# [PROBLEM STATEMENT]
Reproduce the entries that follow, exactly and in full.

# [DATA FOR THIS EXERCISE]

----

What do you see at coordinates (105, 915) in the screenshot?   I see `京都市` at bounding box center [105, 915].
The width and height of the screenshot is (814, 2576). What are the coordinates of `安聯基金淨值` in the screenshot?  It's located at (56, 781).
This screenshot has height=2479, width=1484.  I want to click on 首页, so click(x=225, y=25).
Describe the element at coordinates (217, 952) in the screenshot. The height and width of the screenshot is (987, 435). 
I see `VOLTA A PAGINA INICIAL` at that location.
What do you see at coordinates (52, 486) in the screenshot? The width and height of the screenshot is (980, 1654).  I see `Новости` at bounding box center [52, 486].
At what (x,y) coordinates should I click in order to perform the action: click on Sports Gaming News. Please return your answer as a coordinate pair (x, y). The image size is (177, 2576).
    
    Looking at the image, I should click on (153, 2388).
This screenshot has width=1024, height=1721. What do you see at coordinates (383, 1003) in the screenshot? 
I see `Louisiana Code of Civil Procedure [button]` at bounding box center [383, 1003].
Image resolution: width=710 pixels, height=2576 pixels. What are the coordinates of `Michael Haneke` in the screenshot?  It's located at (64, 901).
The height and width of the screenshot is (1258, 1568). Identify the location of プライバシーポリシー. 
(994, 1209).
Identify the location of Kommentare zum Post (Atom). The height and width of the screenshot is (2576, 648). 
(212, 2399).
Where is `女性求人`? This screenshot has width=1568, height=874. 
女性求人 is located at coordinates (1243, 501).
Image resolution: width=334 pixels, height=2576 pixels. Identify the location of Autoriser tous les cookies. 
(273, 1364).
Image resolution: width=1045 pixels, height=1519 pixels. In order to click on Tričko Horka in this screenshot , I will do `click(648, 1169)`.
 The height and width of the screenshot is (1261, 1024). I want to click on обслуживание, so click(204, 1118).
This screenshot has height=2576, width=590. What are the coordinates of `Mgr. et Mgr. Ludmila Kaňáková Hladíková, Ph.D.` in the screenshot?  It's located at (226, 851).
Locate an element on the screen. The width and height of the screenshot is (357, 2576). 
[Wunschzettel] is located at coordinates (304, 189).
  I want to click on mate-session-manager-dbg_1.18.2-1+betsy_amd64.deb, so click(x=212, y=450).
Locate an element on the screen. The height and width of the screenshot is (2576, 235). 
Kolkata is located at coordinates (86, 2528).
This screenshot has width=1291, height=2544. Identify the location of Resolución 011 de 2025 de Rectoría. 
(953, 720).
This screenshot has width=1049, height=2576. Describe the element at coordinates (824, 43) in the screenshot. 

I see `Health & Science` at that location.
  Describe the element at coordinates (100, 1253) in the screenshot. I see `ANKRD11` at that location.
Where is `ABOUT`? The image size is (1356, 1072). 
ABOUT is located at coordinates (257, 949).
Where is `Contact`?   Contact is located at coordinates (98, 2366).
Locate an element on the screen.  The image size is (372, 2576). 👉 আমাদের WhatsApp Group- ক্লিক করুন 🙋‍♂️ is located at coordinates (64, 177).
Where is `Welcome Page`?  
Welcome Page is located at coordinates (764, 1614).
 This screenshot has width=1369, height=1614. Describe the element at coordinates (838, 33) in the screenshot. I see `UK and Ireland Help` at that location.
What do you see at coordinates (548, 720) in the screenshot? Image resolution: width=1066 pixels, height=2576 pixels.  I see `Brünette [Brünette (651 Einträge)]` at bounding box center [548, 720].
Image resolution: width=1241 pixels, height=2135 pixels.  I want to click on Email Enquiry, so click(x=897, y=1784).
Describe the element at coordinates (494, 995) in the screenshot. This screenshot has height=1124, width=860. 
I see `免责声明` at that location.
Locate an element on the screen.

----

# [RESPONSE TO THE TASK]
What do you see at coordinates (105, 915) in the screenshot?   I see `京都市` at bounding box center [105, 915].
The width and height of the screenshot is (814, 2576). What are the coordinates of `安聯基金淨值` in the screenshot?  It's located at (56, 781).
This screenshot has height=2479, width=1484.  I want to click on 首页, so click(x=225, y=25).
Describe the element at coordinates (217, 952) in the screenshot. The height and width of the screenshot is (987, 435). 
I see `VOLTA A PAGINA INICIAL` at that location.
What do you see at coordinates (52, 486) in the screenshot? The width and height of the screenshot is (980, 1654).  I see `Новости` at bounding box center [52, 486].
At what (x,y) coordinates should I click in order to perform the action: click on Sports Gaming News. Please return your answer as a coordinate pair (x, y). The image size is (177, 2576).
    
    Looking at the image, I should click on (153, 2388).
This screenshot has width=1024, height=1721. What do you see at coordinates (383, 1003) in the screenshot? 
I see `Louisiana Code of Civil Procedure [button]` at bounding box center [383, 1003].
Image resolution: width=710 pixels, height=2576 pixels. What are the coordinates of `Michael Haneke` in the screenshot?  It's located at (64, 901).
The height and width of the screenshot is (1258, 1568). Identify the location of プライバシーポリシー. 
(994, 1209).
Identify the location of Kommentare zum Post (Atom). The height and width of the screenshot is (2576, 648). 
(212, 2399).
Where is `女性求人`? This screenshot has width=1568, height=874. 
女性求人 is located at coordinates (1243, 501).
Image resolution: width=334 pixels, height=2576 pixels. Identify the location of Autoriser tous les cookies. 
(273, 1364).
Image resolution: width=1045 pixels, height=1519 pixels. In order to click on Tričko Horka in this screenshot , I will do `click(648, 1169)`.
 The height and width of the screenshot is (1261, 1024). I want to click on обслуживание, so click(204, 1118).
This screenshot has height=2576, width=590. What are the coordinates of `Mgr. et Mgr. Ludmila Kaňáková Hladíková, Ph.D.` in the screenshot?  It's located at (226, 851).
Locate an element on the screen. The width and height of the screenshot is (357, 2576). 
[Wunschzettel] is located at coordinates (304, 189).
  I want to click on mate-session-manager-dbg_1.18.2-1+betsy_amd64.deb, so click(x=212, y=450).
Locate an element on the screen. The height and width of the screenshot is (2576, 235). 
Kolkata is located at coordinates (86, 2528).
This screenshot has width=1291, height=2544. Identify the location of Resolución 011 de 2025 de Rectoría. 
(953, 720).
This screenshot has width=1049, height=2576. Describe the element at coordinates (824, 43) in the screenshot. 

I see `Health & Science` at that location.
  Describe the element at coordinates (100, 1253) in the screenshot. I see `ANKRD11` at that location.
Where is `ABOUT`? The image size is (1356, 1072). 
ABOUT is located at coordinates (257, 949).
Where is `Contact`?   Contact is located at coordinates (98, 2366).
Locate an element on the screen.  The image size is (372, 2576). 👉 আমাদের WhatsApp Group- ক্লিক করুন 🙋‍♂️ is located at coordinates (64, 177).
Where is `Welcome Page`?  
Welcome Page is located at coordinates (764, 1614).
 This screenshot has width=1369, height=1614. Describe the element at coordinates (838, 33) in the screenshot. I see `UK and Ireland Help` at that location.
What do you see at coordinates (548, 720) in the screenshot? Image resolution: width=1066 pixels, height=2576 pixels.  I see `Brünette [Brünette (651 Einträge)]` at bounding box center [548, 720].
Image resolution: width=1241 pixels, height=2135 pixels.  I want to click on Email Enquiry, so click(x=897, y=1784).
Describe the element at coordinates (494, 995) in the screenshot. This screenshot has height=1124, width=860. 
I see `免责声明` at that location.
Locate an element on the screen.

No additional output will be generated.